Однажды я целый год был у нас членом жилищной комиссии — распределяли квартиры. И я сам поразился психологической перемене, которая произошла во мне. Вначале я сочувственно выслушивал всех, отстаивал всех, ссорился с другими членами комиссии. Но квартир было меньше, чем претендентов, а умение людей настаивать, требовать, как правило, обратно пропор-ционально нужде. И под конец я сидел непроницаемо, слезы уже не трогали, а раздражали. Мне рассказывали о своих несчастьях, я думал о том, как и в какой форме откажу.
Я ставлю на журнальный столик бутылку, тарелки, блюдо.
— У вас нет этой фотографии, — говорит он. — Я специально переснял.
И подвигает мне фотографию по столу. И этим движением руки подвигается к нашему главному разговору. Но я уже просил за двоих. И обещал просить за третьего. Не могу же я бесконечно. Иисус Христос семью хлебами накормил всех. Но он накормил хлебом духовным. А я знаю число мест, их не может стать больше, их столько, сколько есть.

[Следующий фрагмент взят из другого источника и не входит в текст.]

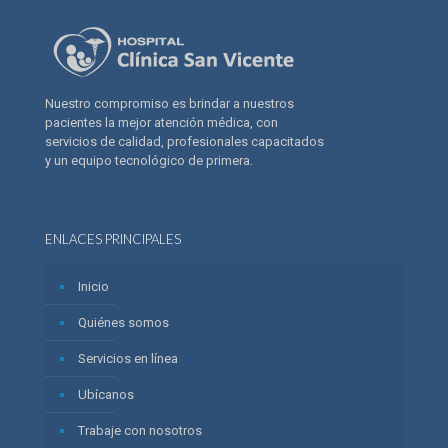
Nuestro compromiso es brindar a nuestros
pacientes la mejor atención médica, con
servicios de calidad, profesionales capacitados
y un equipo tecnológico de primera.
ENLACES PRINCIPALES
Inicio
Quiénes somos
Servicios en línea
Ubícanos
Trabaje con nosotros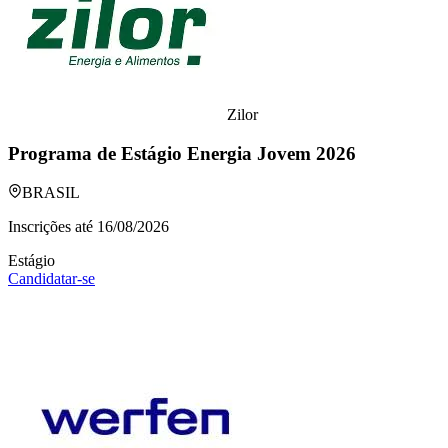
Zilor
Programa de Estágio Energia Jovem 2026
BRASIL
Inscrições até
16/08/2026
Estágio
Candidatar-se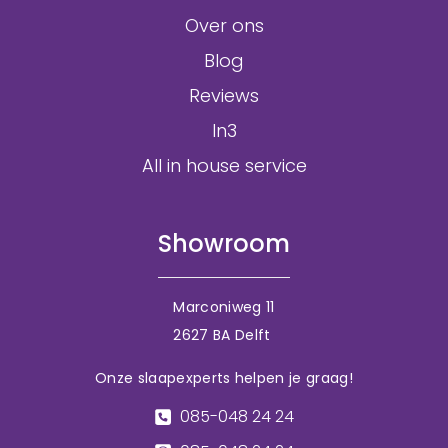
Over ons
Blog
Reviews
In3
All in house service
Showroom
Marconiweg 11
2627 BA Delft
Onze slaapexperts helpen je graag!
085-048 24 24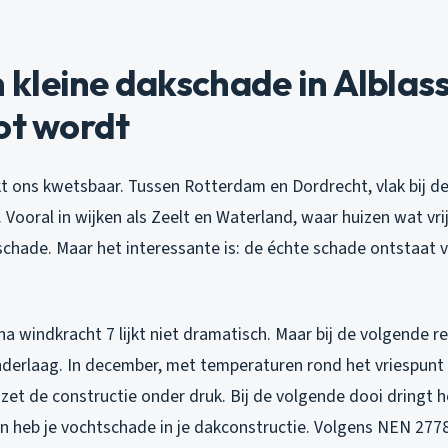
kleine dakschade in Albla
ot wordt
t ons kwetsbaar. Tussen Rotterdam en Dordrecht, vlak bij de
 Vooral in wijken als Zeelt en Waterland, waar huizen wat vrij
chade. Maar het interessante is: de échte schade ontstaat v
a windkracht 7 lijkt niet dramatisch. Maar bij de volgende re
derlaag. In december, met temperaturen rond het vriespunt ’
 zet de constructie onder druk. Bij de volgende dooi dringt h
 heb je vochtschade in je dakconstructie. Volgens NEN 277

— Мы целую жизнь не виделись, — говорю я, откупоривая бутылку «Енисели». Был у меня мелкий соблазн взять уже начатую, но я устыдился: не откупорить новую бутылку — обидеть его.
Он останавливает мою руку.
— Не надо. Жарко.
И кладет ладонь на сердце, как бы от всего сердца благодаря.
— У меня был второй инфаркт.
Во мне пробило: надо просить! Второй инфаркт — ему нельзя отказать. Но — Боже мой! — хотя бы месяцем раньше. Кто обращается в мае?
Наверное, истинная боль отразилась на моем лице, потому что он вдруг стал меня утешать: ничего, он уже выкарабкался, сейчас уже ничего.
— Это зимой было. Помните, я позвонил вам? Вот вскоре после этого.
Да, он звонил, мы условились, и я обрадовался, что он больше не звонит. А у него был инфаркт. Могло случиться, что он звонил последний раз в жизни.
— Пиджак снимите! — кидаюсь я ухаживать. — Жарко! Но он явно чего-то стесняется, может быть, своей пропотевшей рубашки.
— Ничего, ничего. Жару я переношу хорошо.
Он опять нагнулся к портфелю, роется в нем. Разогнулся. Лицо — темное от прихлынувшей крови, в руке он держит что-то большое, переплетенное в зеленый коленкор.